For each slice in queryfile.txt, up to CONCURRENT_APPS_MAX at a time:

generate TQL from template  →  CREATE app  →  DEPLOY  →  START
         monitor until QUIESCED / COMPLETED
         UNDEPLOY  →  DROP  →  clean namespace  →  dispatch next slice

State is persisted in TinyDB (local JSON), BigQuery, or PostgreSQL so runs can be interrupted and resumed.


File inventory

File Purpose
main.py Orchestrator — the only entry point you run
config.py All tunable settings; credentials are read from env vars
data.py State backend dispatch layer (routes to TinyDB, BigQuery, or PostgreSQL)
models.py QueryResult data class shared across all backends
data_tinydb.py TinyDB backend implementation
data_bq.py BigQuery backend implementation
data_pg.py PostgreSQL backend implementation
admin.SW.tql TQL application template with ~QUERYTEXT~ / ~TARGETTABLE~ placeholders
pvs.tql Property variable definitions for Striim (connection strings, credentials)
queryfile.txt Input: one query|target_table line per slice
queryfile-assorted.txt Interleaved version of queryfile.txt (produced by make_assorted_queryfile.py)
make_assorted_queryfile.py Reorders queryfile.txt for better concurrency interleaving
oracle_rowsplit.sql Oracle SQL helper that generates ROWID-range slices for any table
BQ_TableCreate.sql DDL for the BigQuery orchestration table
PG_TableCreate.sql DDL for the PostgreSQL orchestration table (auto-created on first run)

Setup

1. Python environment

Requires Python 3.9 or higher.

# Mac / Linux
python -m venv .venv
source .venv/bin/activate
pip install -r requirements.txt
# Windows
python -m venv .venv
.venv\Scripts\activate
pip install -r requirements.txt

2. Environment variables

Credentials and connection details are read from environment variables — not hardcoded into config.py. Set them before running.

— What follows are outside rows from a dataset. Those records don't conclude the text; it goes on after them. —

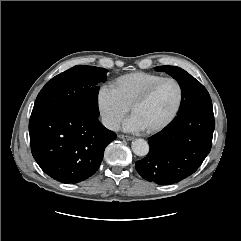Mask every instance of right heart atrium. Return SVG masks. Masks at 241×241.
<instances>
[{
	"instance_id": "right-heart-atrium-1",
	"label": "right heart atrium",
	"mask_w": 241,
	"mask_h": 241,
	"mask_svg": "<svg viewBox=\"0 0 241 241\" xmlns=\"http://www.w3.org/2000/svg\"><path fill=\"white\" fill-rule=\"evenodd\" d=\"M97 107L103 124L111 130H115L127 115V107L110 86H102L97 92Z\"/></svg>"
}]
</instances>
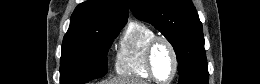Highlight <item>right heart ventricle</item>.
Instances as JSON below:
<instances>
[{"instance_id": "e07e8e85", "label": "right heart ventricle", "mask_w": 260, "mask_h": 84, "mask_svg": "<svg viewBox=\"0 0 260 84\" xmlns=\"http://www.w3.org/2000/svg\"><path fill=\"white\" fill-rule=\"evenodd\" d=\"M155 35L146 24L130 21L119 40L114 62L115 72L136 79H151L146 69V48Z\"/></svg>"}]
</instances>
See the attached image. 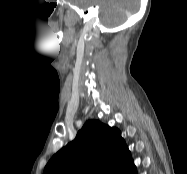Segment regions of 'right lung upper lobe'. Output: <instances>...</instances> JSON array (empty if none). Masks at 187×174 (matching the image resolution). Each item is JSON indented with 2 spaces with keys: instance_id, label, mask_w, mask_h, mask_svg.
Segmentation results:
<instances>
[{
  "instance_id": "obj_1",
  "label": "right lung upper lobe",
  "mask_w": 187,
  "mask_h": 174,
  "mask_svg": "<svg viewBox=\"0 0 187 174\" xmlns=\"http://www.w3.org/2000/svg\"><path fill=\"white\" fill-rule=\"evenodd\" d=\"M135 170L120 131L89 120L75 140L50 159L43 174H131Z\"/></svg>"
}]
</instances>
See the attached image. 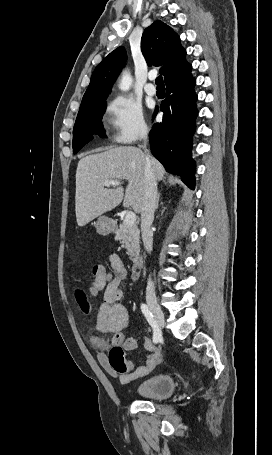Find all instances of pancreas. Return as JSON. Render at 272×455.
Listing matches in <instances>:
<instances>
[{
    "mask_svg": "<svg viewBox=\"0 0 272 455\" xmlns=\"http://www.w3.org/2000/svg\"><path fill=\"white\" fill-rule=\"evenodd\" d=\"M115 239L124 245L130 260L137 262L140 253V230L137 225L123 222L116 231Z\"/></svg>",
    "mask_w": 272,
    "mask_h": 455,
    "instance_id": "1",
    "label": "pancreas"
}]
</instances>
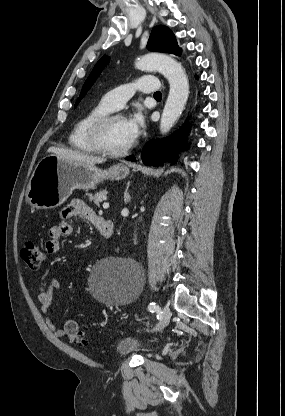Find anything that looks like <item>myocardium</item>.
Masks as SVG:
<instances>
[{
    "label": "myocardium",
    "mask_w": 285,
    "mask_h": 416,
    "mask_svg": "<svg viewBox=\"0 0 285 416\" xmlns=\"http://www.w3.org/2000/svg\"><path fill=\"white\" fill-rule=\"evenodd\" d=\"M117 118H124V116L120 113L110 111L99 117L91 125L89 130V140L97 153L111 157H119L126 154L131 149L132 143L128 144L123 149L114 150L109 148L104 141V134L107 126L111 121Z\"/></svg>",
    "instance_id": "1"
}]
</instances>
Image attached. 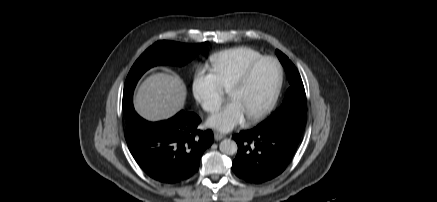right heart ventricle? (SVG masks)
I'll list each match as a JSON object with an SVG mask.
<instances>
[{"mask_svg": "<svg viewBox=\"0 0 437 202\" xmlns=\"http://www.w3.org/2000/svg\"><path fill=\"white\" fill-rule=\"evenodd\" d=\"M262 56L259 51L250 47H233L210 56L211 70L222 87L229 90L245 68Z\"/></svg>", "mask_w": 437, "mask_h": 202, "instance_id": "e07e8e85", "label": "right heart ventricle"}]
</instances>
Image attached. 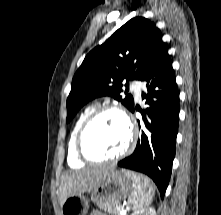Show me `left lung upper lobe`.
<instances>
[{
  "mask_svg": "<svg viewBox=\"0 0 221 215\" xmlns=\"http://www.w3.org/2000/svg\"><path fill=\"white\" fill-rule=\"evenodd\" d=\"M165 46L162 34L153 22L135 17L120 27L102 45L85 57L72 80L67 98V122L90 100L111 96L130 111L134 107L132 95L122 97L123 83L141 80L159 50Z\"/></svg>",
  "mask_w": 221,
  "mask_h": 215,
  "instance_id": "obj_1",
  "label": "left lung upper lobe"
}]
</instances>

Striim connection (required):

export STRIIM_NODE="your-striim-host:9080"
export STRIIM_ADMIN_USER="admin"
export STRIIM_ADMIN_PWD="your-password"

Or authenticate with a token instead of user/password:

export STRIIM_API_TOKEN="your-api-token"

BigQuery state backend (only needed if STAGE_DB_LOCATION = 'BQ'):

export BQ_KEYFILE_LOCATION="/path/to/service-account.json"
export BQ_PROJECT_ID="your-project"
export BQ_DATASET_ID="your-dataset"

PostgreSQL state backend (only needed if STAGE_DB_LOCATION = 'PG'):

export PG_HOST="your-pg-host"
export PG_DATABASE="your-database"
export PG_USER="your-user"
export PG_PASSWORD="your-password"
# Optional — defaults shown:
export PG_PORT="5432"
export PG_TABLE_ID="striim_orchestration"
export PG_SSLMODE="prefer"   # use "require" for managed PG (RDS, Cloud SQL, etc.)

The orchestration table is created automatically on first run. To create it manually, use PG_TableCreate.sql.

Optional overrides:

export ENV="PROD"               # defaults to DEV; PROD uses https and longer timing defaults
export STRIIM_URL_PREFIX="https://"

3. Striim property variables

The TQL template references property variables for all connection strings and credentials. Run pvs.tql once in your Striim environment (paste it into the Striim TQL console or execute via the API) and fill in your actual values:

use admin;
create or replace propertyvariable SourceConnectionString="jdbc:oracle:thin:@YOUR_SOURCE_HOST:1521:YOUR_SID";
create or replace propertyvariable SourceUsername="YOUR_SOURCE_USERNAME";
create or replace propertyvariable SourcePassword="YOUR_SOURCE_PASSWORD";
create or replace propertyvariable TargetConnectionString="jdbc:oracle:thin:@YOUR_TARGET_HOST:1521:YOUR_SID";
create or replace propertyvariable TargetUsername="YOUR_TARGET_USERNAME";
create or replace propertyvariable TargetPassword="YOUR_TARGET_PASSWORD";

These are shared across all generated apps and only need to be defined once per Striim environment.


Queryfile pipeline

Step 1 — Create queryfile.txt

queryfile.txt is a pipe-delimited file with one slice per line: the SQL query on the left, the target table on the right.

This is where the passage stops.